—Pero, yo... —Carlos pasaba la mirada de uno a otro.
Nigel aguardó sabiendo que éste era el momento crucial. El plan que había maquinado por el camino dependía de lo que Carlos hiciese. Nigel tampoco descartaba el utilizar la devoción del hombre por Nikka. Carlotta se había introducido paulatinamente en este extraño triángulo y después había dado un giro radical. Así sea; cada moneda tenía dos caras.
—Necesito tiempo para pensar. Nikka, ¿realmente deseas esto? —el hombre se agachó, escrutando con ansiedad los ojos de ella.
—No hay tiempo para eso —repuso Nigel apremiantemente.
—Mira, esto es una violación muy grave de las normas. Podías...
—Decídete —dijo Nikka—. Hemos tenido problemas, pero seguimos juntos los tres. ¿O no? —A Nigel le dio un vuelco el corazón ante el modo claro, apacible, en el que lo había expresado. Un poco tarde, pero...
Carlos se irguió.
—Bien. Puedo decir que tengo buenas razones personales. Y las tengo. Hay cosas entre nosotros, cosas que no he sido capaz de... —Sus palabras se perdieron. Luego dijo con determinación—: Tampoco voy a dejar que Ted me apabulle.
Nikka abrazó a Carlos. Nigel le puso una mano en el hombro. Carlos dijo hoscamente:
—Es probable que nos mate, apuesto a que sí.

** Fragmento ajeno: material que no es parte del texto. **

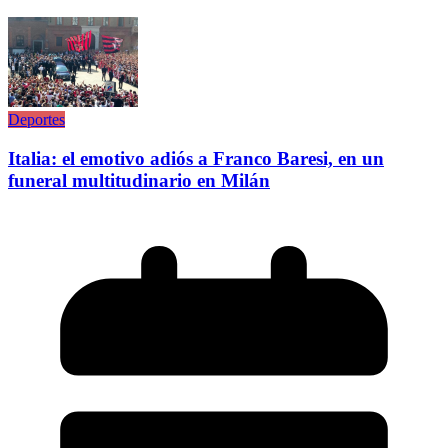
Deportes
Italia: el emotivo adiós a Franco Baresi, en un
funeral multitudinario en Milán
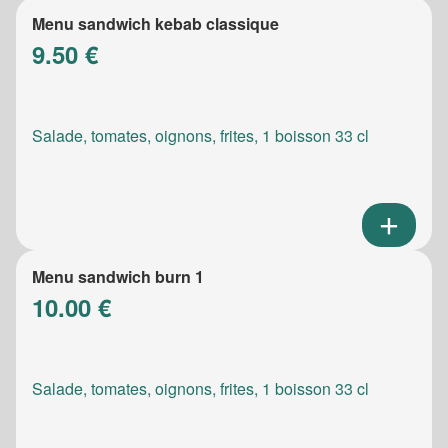
Menu sandwich kebab classique
9.50 €
Salade, tomates, oignons, frites, 1 boisson 33 cl
Menu sandwich burn 1
10.00 €
Salade, tomates, oignons, frites, 1 boisson 33 cl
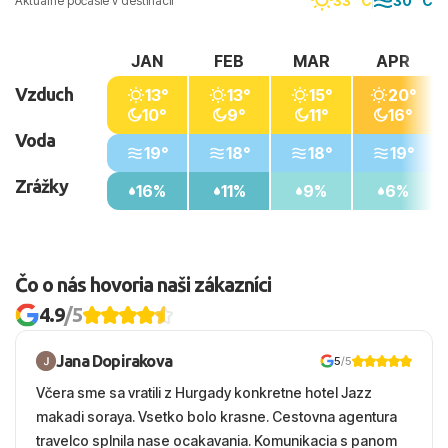
33 °C
30 °C
Aktuálne počasie v destinácii
JAN
FEB
MAR
APR
Vzduch
13°
13°
15°
20°
10°
9°
11°
16°
Voda
19°
18°
18°
19°
Zrážky
16%
11%
9%
6%
Čo o nás hovoria naši zákazníci
4.9
/5
Jana Dopirakova
5
/5
Včera sme sa vratili z Hurgady konkretne hotel Jazz
makadi soraya. Vsetko bolo krasne. Cestovna agentura
travelco splnila nase ocakavania. Komunikacia s panom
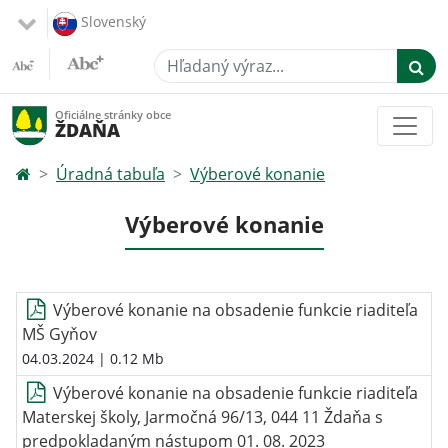
Slovenský
Hľadaný výraz...
Oficiálne stránky obce
ŽDAŇA
Úradná tabuľa
Výberové konanie
Výberové konanie
Výberové konanie na obsadenie funkcie riaditeľa
MŠ Gyňov
04.03.2024
| 0.12 Mb
Výberové konanie na obsadenie funkcie riaditeľa
Materskej školy, Jarmočná 96/13, 044 11 Ždaňa s
predpokladaným nástupom 01. 08. 2023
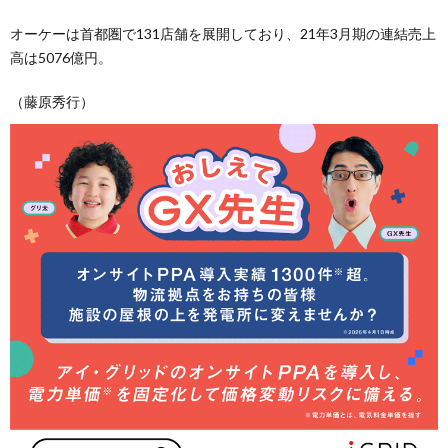
オーケーは首都圏で131店舗を展開しており、21年3月期の連結売上
高は5076億円。
（藤原秀行）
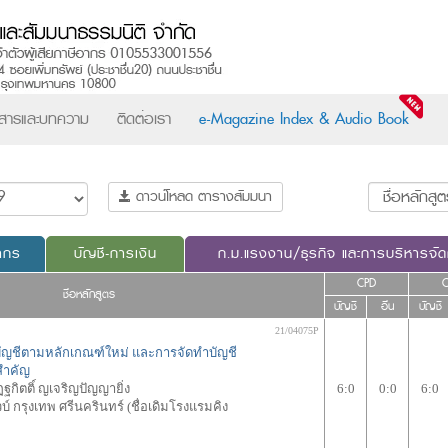
วสารและบทความ
ติดต่อเรา
e-Magazine Index & Audio Book
ดาวน์โหลด ตารางสัมมนา
ากร
บัญชี-การเงิน
ก.ม.แรงงาน/ธุรกิจ และการบริหารจั
CPD
ชื่อหลักสูตร
บัญชี
อื่น
บัญชี
21/04075P
ัญชีตามหลักเกณฑ์ใหม่ และการจัดทำบัญชี
สำคัญ
ฐกิตติ์ ญเจริญปัญญายิ่ง
6:0
0:0
6:0
 กรุงเทพ ศรีนครินทร์ (ชื่อเดิมโรงแรมคิง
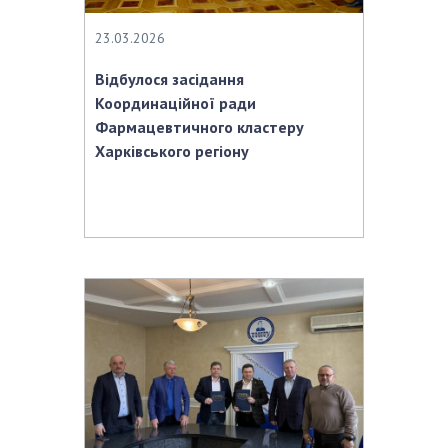
23.03.2026
Відбулося засідання
Координаційної ради
Фармацевтичного кластеру
Харківського регіону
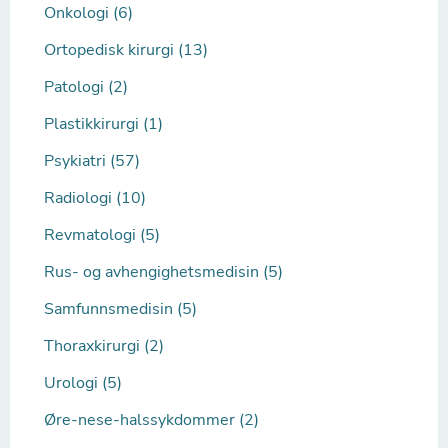
Onkologi (6)
Ortopedisk kirurgi (13)
Patologi (2)
Plastikkirurgi (1)
Psykiatri (57)
Radiologi (10)
Revmatologi (5)
Rus- og avhengighetsmedisin (5)
Samfunnsmedisin (5)
Thoraxkirurgi (2)
Urologi (5)
Øre-nese-halssykdommer (2)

El guardián llevó a Warren al centro de la isla, a lo largo de un sendero trillado en los últimos días por las tropas. Dejaron atrás a una docena de técnicos afanados en un equipo acústico y en reproducir los agudos chillidos de la canción Espumeante. Los soldados estaban realizando algunas anotaciones en las pantallas de unos ordenadores y parloteaban entre sí mientras desmenuzaban el problema en fragmentos susceptibles de ser interrelacionados y reagrupados para componer pautas que la gente pudiese comprender. Tendría que ser excelente porque pretendían escuchar a escondidas. Pero la manera en la cual hablaban los Espumeantes con los Pululantes podía no asemejarse a las canciones que los Espumeantes entonaban entre sí.

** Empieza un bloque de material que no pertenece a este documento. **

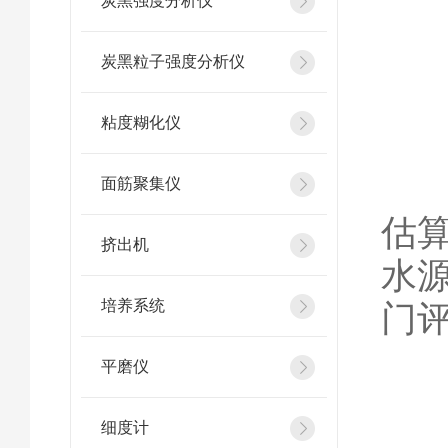
炭黑强度分析仪
炭黑粒子强度分析仪
1
粘度糊化仪
在
面筋聚集仪
估
挤出机
水
培养系统
门
平磨仪
2
细度计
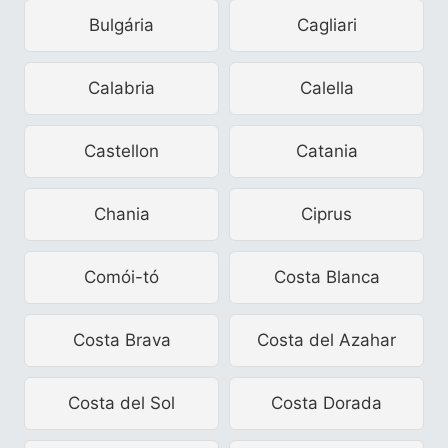
Bulgária
Cagliari
Calabria
Calella
Castellon
Catania
Chania
Ciprus
Comói-tó
Costa Blanca
Costa Brava
Costa del Azahar
Costa del Sol
Costa Dorada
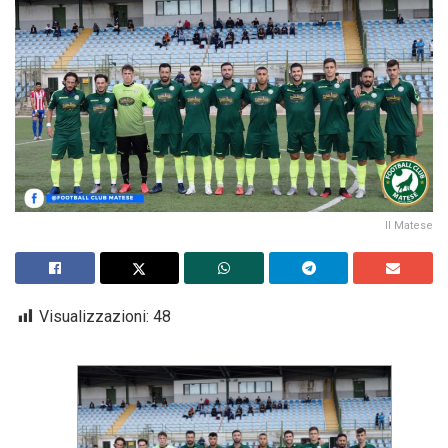
Il Matese
Visualizzazioni:
48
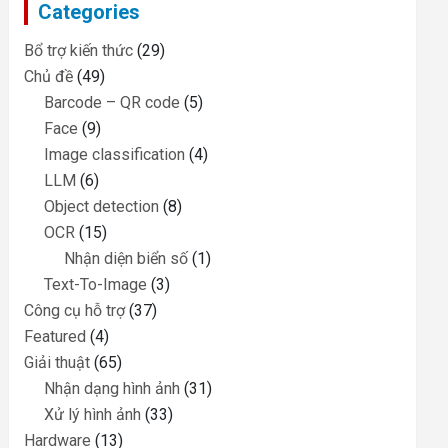
Categories
h
Bổ trợ kiến thức
(29)
Chủ đề
(49)
Barcode – QR code
(5)
Face
(9)
Image classification
(4)
LLM
(6)
Object detection
(8)
OCR
(15)
Nhận diện biển số
(1)
Text-To-Image
(3)
Công cụ hỗ trợ
(37)
Featured
(4)
Giải thuật
(65)
Nhận dạng hình ảnh
(31)
Xử lý hình ảnh
(33)
Hardware
(13)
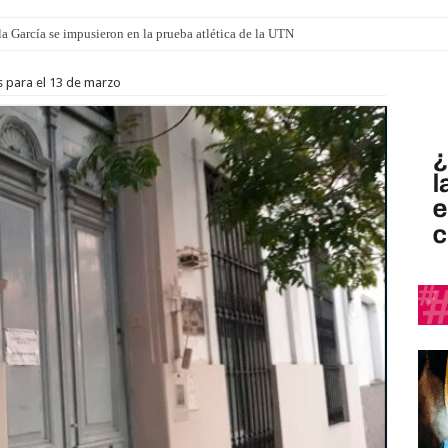
a García se impusieron en la prueba atlética de la UTN
s para el 13 de marzo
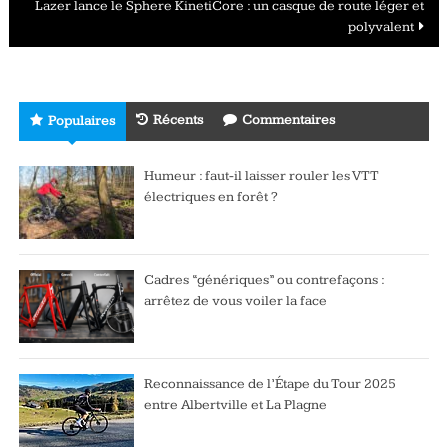
Lazer lance le Sphere KinetiCore : un casque de route léger et
polyvalent
Récents
Commentaires
Populaires
Humeur : faut-il laisser rouler les VTT
électriques en forêt ?
Cadres “génériques” ou contrefaçons :
arrêtez de vous voiler la face
Reconnaissance de l’Étape du Tour 2025
entre Albertville et La Plagne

Carecía de sentido que los Espumeantes tuviesen mucho control sobre los Pululantes, pensó Warren para sí mientras descendía por el sucio sendero. No tenía ningún sentido. Algo los había traído a todos a la Tierra y había suministrado a los Pululantes alguna enfermedad. La respuesta descansaba en la reflexión acerca del hecho, no en llevar a cabo estúpidos juegos con máquinas en el agua. Las tropas se habían extendido más, observó. Había nidos de cañones de gran calibre repartidos por la cresta y cerca de las playas los hombres estaban cavando allí donde podían establecer un fuego cruzado sobre los claros naturales.

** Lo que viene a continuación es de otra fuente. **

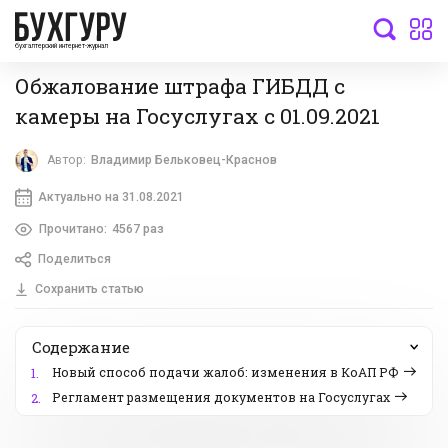
бухгалтерский интернет-журнал
Обжалование штрафа ГИБДД с
камеры на Госуслугах с 01.09.2021
Автор:
Владимир Бельковец-Краснов
Актуально на 31.08.2021
Прочитано:
4567 раз
Поделиться
Сохранить статью
Содержание
Новый способ подачи жалоб: изменения в КоАП РФ
1.
Регламент размещения документов на Госуслугах
2.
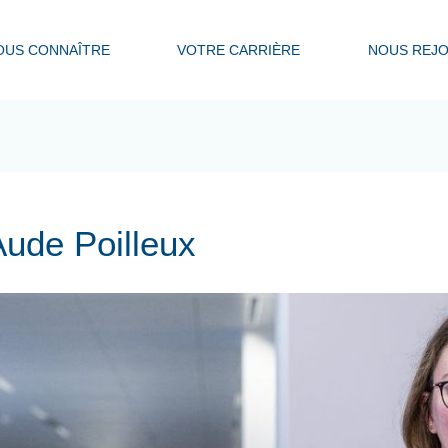
OUS CONNAÎTRE
VOTRE CARRIÈRE
NOUS REJO
Aude Poilleux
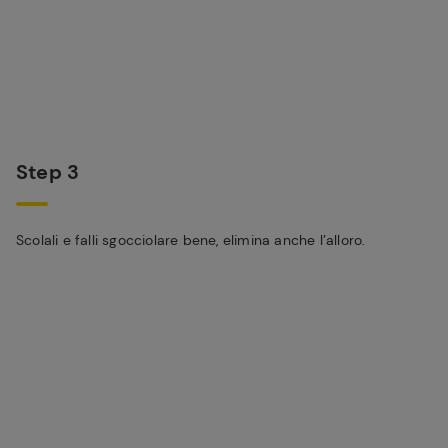
Step 3
Scolali e falli sgocciolare bene, elimina anche l’alloro.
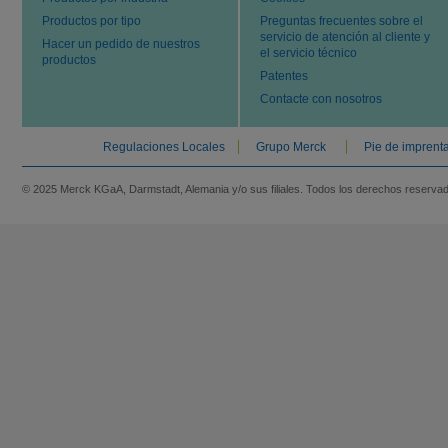
Productos por tipo
Preguntas frecuentes sobre el
servicio de atención al cliente y
Hacer un pedido de nuestros
el servicio técnico
productos
Patentes
Contacte con nosotros
Regulaciones Locales
Grupo Merck
Pie de imprent
© 2025 Merck KGaA, Darmstadt, Alemania y/o sus filiales. Todos los derechos reserva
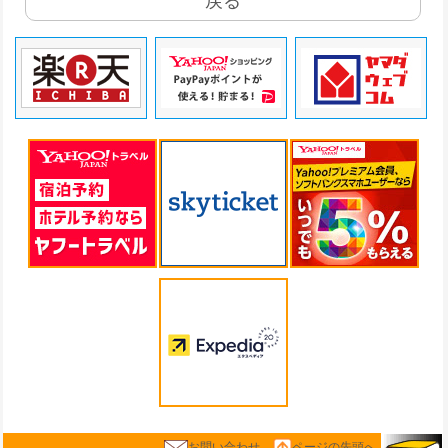
戻る
お問い合わせ
ページの先頭へ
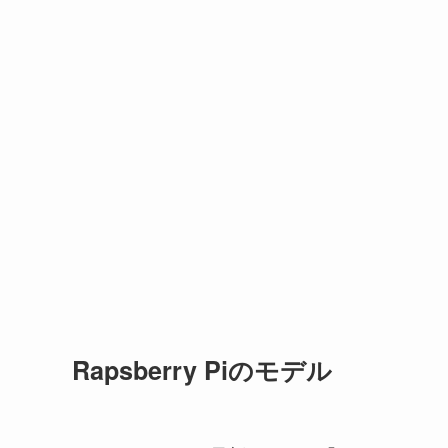
Rapsberry Piのモデル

Los hombres y mujeres a los que rebasaba estaban hablando entre sí ahora, no silenciosos y eficientes como estuvieran al principio. Le miraron con suspicacia. Supuso que el ataque de misiles les había puesto nerviosos y ni siquiera el trabajo duro de despejar campos de fuego en medio de la bochornosa humedad les abstraía de ello.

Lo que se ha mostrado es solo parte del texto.